For example, passing either the logging "factory" to objects, or passing "application" or "state" to your objects?


I think everybody agrees with your comment that one SHOULD pass around pointers, but what I always struggle with is where to draw the line. When does passing around pointers become more trouble than it's worth? And when you put everything in an "Application" object, do you not expose too much of your system to classes that should not be able to touch parts of the system?


Personally it bothers me when I have to pass around a lot of utility objects to classes. This means that when I write unit tests for example I have to initialize or stub a lot of classes. There is logging, memory management, but I also have performance utility classes for data throughput and timing.

For now I chose for some of these to be completely static classes, just for ease of use. Especially the performance utilities you don't want to pass around.
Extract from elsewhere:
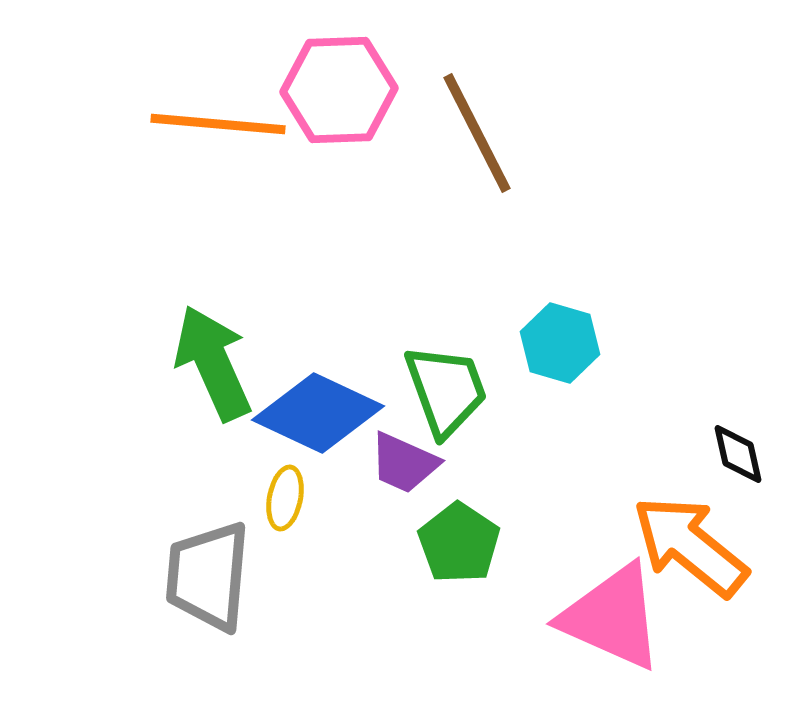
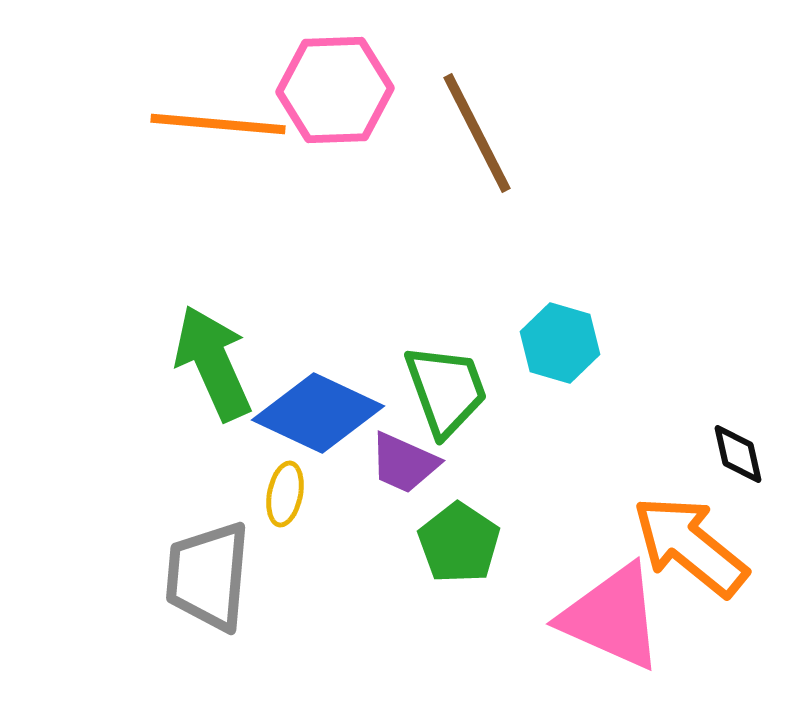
pink hexagon: moved 4 px left
yellow ellipse: moved 4 px up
These are only used in very few classes.
I haven't used these performance utilities in unit tests yet, so it may turn out that having multiple instance of them is required.



One way to ease the pain of passing around a tonne of pointers would indeed be to use the "Application" object that contains all these utilities, but somehow it doesn't "feel" right. It may become very tempting to put classes in that "Application" that are only used by a few classes. For example, you can put the "World" object in the "Application" because all the scene objects use it.



I usually go with the flow of the project and code, do what is easiest at the moment. But what I'm wondering is what is your approach Antheus? Are you very strict in this? Do you pass around all those pointers through all layers of your application? Do you pass around an Application object? Or are you more pragmatic in this?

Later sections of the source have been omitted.